• EXERCISE OBJECTIVE: Copy every record verbatim. Leave the pictures out.

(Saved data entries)
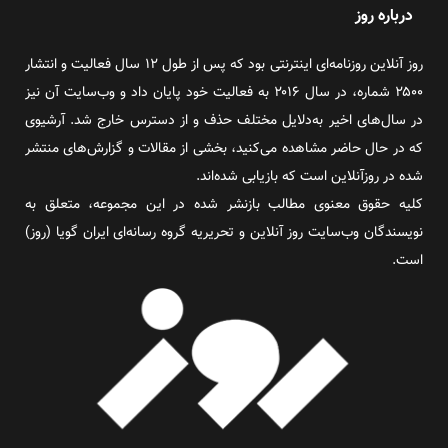
درباره روز
روز آنلاین روزنامه‌ای اینترنتی بود که پس از طول ۱۲ سال فعالیت و انتشار
۲۵۰۰ شماره، در سال ۲۰۱۶ به فعالیت خود پایان داد و وب‌سایت آن نیز
در سال‌های اخیر به‌دلایل مختلف حذف و از دسترس خارج شد. آرشیوی
که در حال حاضر مشاهده می‌کنید، بخشی از مقالات و گزارش‌های منتشر
شده در روزآنلاین است که بازیابی شده‌اند.
کلیه حقوق معنوی مطالب بازنشر شده در این مجموعه، متعلق به
نویسندگان وب‌سایت روز آنلاین و تحریریه گروه رسانه‌ای ایران گویا (روز)
است.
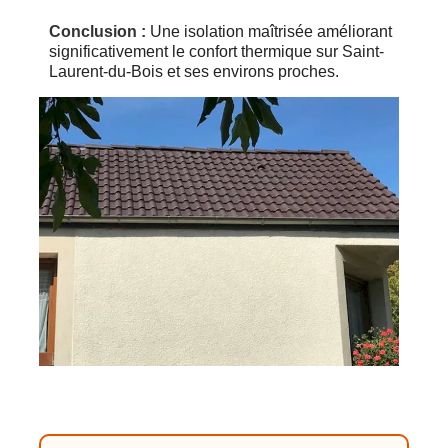
Conclusion :
Une isolation maîtrisée améliorant
significativement le confort thermique sur Saint-
Laurent-du-Bois et ses environs proches.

• SOLUTION TO THE EXERCISE:
درباره روز
روز آنلاین روزنامه‌ای اینترنتی بود که پس از طول ۱۲ سال فعالیت و انتشار
۲۵۰۰ شماره، در سال ۲۰۱۶ به فعالیت خود پایان داد و وب‌سایت آن نیز
در سال‌های اخیر به‌دلایل مختلف حذف و از دسترس خارج شد. آرشیوی
که در حال حاضر مشاهده می‌کنید، بخشی از مقالات و گزارش‌های منتشر
شده در روزآنلاین است که بازیابی شده‌اند.
کلیه حقوق معنوی مطالب بازنشر شده در این مجموعه، متعلق به
نویسندگان وب‌سایت روز آنلاین و تحریریه گروه رسانه‌ای ایران گویا (روز)
است.
Conclusion :
Une isolation maîtrisée améliorant
significativement le confort thermique sur Saint-
Laurent-du-Bois et ses environs proches.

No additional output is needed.